Should You Learn to Code in 2026?
By Mitch Hazelhurst ·
There is a debate happening online right now about whether people should bother learning to code. AI writes code. AI debugs code. AI deploys code. So why would anyone spend months learning something a model can do in seconds?
I think the answer is yes. But not for the reasons most people argue.
You don't learn to code so you can compete with AI at writing functions. You learn to code so you can direct AI effectively, understand where it falls short, and know when the thing it just built is going to fall over in production. You learn system design so you can make architectural decisions an LLM will never make for you. You learn test driven development and QA loops so you can actually verify what you ship. You build the mental model that turns you from someone who prompts into someone who builds.
That mental model doesn't come from watching. It comes from doing. And I know because I tried both.
What didn't work
I'm self taught. No CS degree, no bootcamp. Four years ago I had never written a line of code.
I started where everyone starts. YouTube tutorials. Watched someone build a todo app, followed along, typed what they typed. It felt productive in the moment. But I wasn't learning. I was copying. The second I closed the video and tried to build something on my own, I had nothing. I couldn't translate what I'd watched into anything original because I'd never actually thought through the problems myself.
Static tutorials have this fundamental issue. They give you the answer before you've struggled with the question. You type along, it works, and you move on with the illusion that you understood it. A week later you can't remember any of it.
What actually stuck
The first thing that worked for me was Angela Yu's Web Development Bootcamp on Udemy. What made it different was that she actually made you build things. Not just follow along. The exercises forced you to solve problems before showing you the solution, and that tiny shift made all the difference.
But the real learning started when I built something for real.
I built RocketTags into an actual business. Real users, real payments, real production errors at inconvenient hours. That is where I learned to code. Not from a curriculum. From running into a bug that broke checkout for paying customers and having to figure out what went wrong with nothing but stack traces and determination.
Every error I hit forced me to understand something I'd been skating over. Every debugging session built the kind of intuition that no tutorial could give me. I learned more in my first month of real production issues than I did in six months of courses.
That pattern held. The biggest gains always came from building with real stakes. Courses gave me vocabulary. Building gave me understanding.
How I learn now
Today I ship production Go services and run multiple Claude Code agents in parallel to build software. AI tools made that possible. But I still learn every day, and the process looks different than it used to.
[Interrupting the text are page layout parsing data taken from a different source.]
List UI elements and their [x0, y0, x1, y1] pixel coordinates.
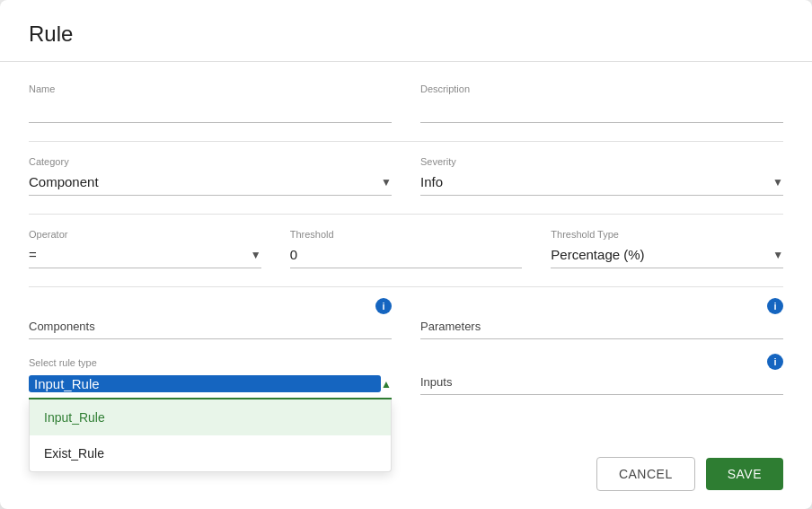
- category-label: Category: [29, 156, 392, 167]
- dialog-footer: CANCEL SAVE: [568, 443, 812, 509]
- operator-value: =: [29, 247, 251, 262]
- dropdown-item-input-rule[interactable]: Input_Rule: [30, 399, 391, 435]
- select-rule-chevron-icon: ▲: [381, 378, 392, 391]
- dialog-body: Name Description Category Component ▼ Se…: [0, 62, 812, 414]
- description-field: Description: [420, 83, 783, 123]
- category-field: Category Component ▼: [29, 156, 392, 196]
- threshold-label: Threshold: [290, 229, 523, 240]
- threshold-type-field: Threshold Type Percentage (%) ▼: [551, 229, 783, 268]
- divider-1: [29, 141, 783, 142]
- components-info-icon[interactable]: i: [375, 298, 392, 314]
- operator-field: Operator = ▼: [29, 229, 261, 268]
- severity-chevron-icon: ▼: [772, 176, 783, 189]
- select-rule-type-label: Select rule type: [29, 357, 392, 368]
- name-description-row: Name Description: [29, 83, 783, 123]
- components-section: i Components: [29, 302, 392, 339]
- severity-select[interactable]: Info ▼: [420, 171, 783, 196]
- select-rule-type-field: Select rule type Input_Rule ▲ Input_Rule…: [29, 357, 392, 399]
- threshold-field: Threshold: [290, 229, 523, 268]
- dropdown-item-exist-rule[interactable]: Exist_Rule: [30, 435, 391, 471]
- select-rule-type-select[interactable]: Input_Rule ▲: [29, 372, 392, 399]
- divider-2: [29, 214, 783, 215]
- rule-dialog: Rule Name Description Category Component…: [0, 0, 812, 509]
- description-label: Description: [420, 83, 783, 94]
- operator-label: Operator: [29, 229, 261, 240]
- parameters-info-icon[interactable]: i: [767, 298, 783, 314]
- category-severity-row: Category Component ▼ Severity Info ▼: [29, 156, 783, 196]
- cancel-button[interactable]: CANCEL: [596, 457, 695, 491]
- threshold-type-chevron-icon: ▼: [772, 249, 783, 261]
- name-label: Name: [29, 83, 392, 94]
- threshold-type-value: Percentage (%): [551, 247, 772, 262]
- threshold-type-select[interactable]: Percentage (%) ▼: [551, 243, 783, 268]
- components-label: Components: [29, 320, 392, 339]
- rule-type-inputs-row: Select rule type Input_Rule ▲ Input_Rule…: [29, 343, 783, 399]
- category-value: Component: [29, 174, 381, 189]
- category-select[interactable]: Component ▼: [29, 171, 392, 196]
- severity-label: Severity: [420, 156, 783, 167]
- save-button[interactable]: SAVE: [706, 458, 783, 490]
- select-rule-type-value: Input_Rule: [29, 375, 381, 392]
- severity-field: Severity Info ▼: [420, 156, 783, 196]
- dialog-title: Rule: [0, 0, 812, 62]
- severity-value: Info: [420, 174, 772, 189]
- divider-3: [29, 286, 783, 287]
- category-chevron-icon: ▼: [381, 176, 392, 189]
- name-input[interactable]: [29, 98, 392, 123]
- inputs-section: i Inputs: [420, 357, 783, 399]
- name-field: Name: [29, 83, 392, 123]
- operator-threshold-row: Operator = ▼ Threshold Threshold Type Pe…: [29, 229, 783, 268]
- components-parameters-row: i Components i Parameters: [29, 302, 783, 339]
- rule-type-dropdown: Input_Rule Exist_Rule: [29, 399, 392, 472]
- parameters-section: i Parameters: [420, 302, 783, 339]
- inputs-info-icon[interactable]: i: [767, 354, 783, 370]
- operator-select[interactable]: = ▼: [29, 243, 261, 268]
- description-input[interactable]: [420, 98, 783, 123]
- threshold-type-label: Threshold Type: [551, 229, 783, 240]
- parameters-label: Parameters: [420, 320, 783, 339]
- operator-chevron-icon: ▼: [251, 249, 261, 261]
- inputs-label: Inputs: [420, 375, 783, 395]
- threshold-input[interactable]: [290, 243, 523, 268]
I still build things. That never stopped being the best way to learn. But I supplement with books that go deep on the stuff I encounter in practice. Designing Data-Intensive Applications by Martin Kleppmann gave me the systems thinking I was missing. The Go Programming Language by Donovan and Kernighan grounded my understanding of the language I work in every day. I still take Udemy courses when I want structured exposure to something new.
But the newest piece is something I built for myself.
When you're building with AI agents, code shows up fast. Entire files, new patterns, architectural decisions. It's easy to accept it all and keep moving. But I noticed myself doing exactly what I warn others about: shipping code I didn't fully understand. The same comprehension debt I write about was accumulating in my own work.
So I built Pear. It sits in my terminal, watches the code being produced, and teaches me the concepts behind what just happened. It acts as a circuit breaker. When I'm about to accept something I don't fully understand, Pear flags the pattern and explains it in context. It forces me to intentionally engage with the code being produced by agents instead of blindly accepting it.
The real answer
Should you learn to code in 2026? Yes. But the way you learn has to change.
Passive tutorials won't cut it. Copying code from a video won't build the mental model you need. What works is building real things, running into real problems, and engaging with the code your tools produce rather than just accepting it.
AI didn't make coding knowledge less valuable. It made it more valuable. Because now you're not just writing code. You're directing agents that write code. And the difference between someone who can do that well and someone who can't is exactly the understanding that comes from learning to code in the first place.
The tools changed. The learning didn't.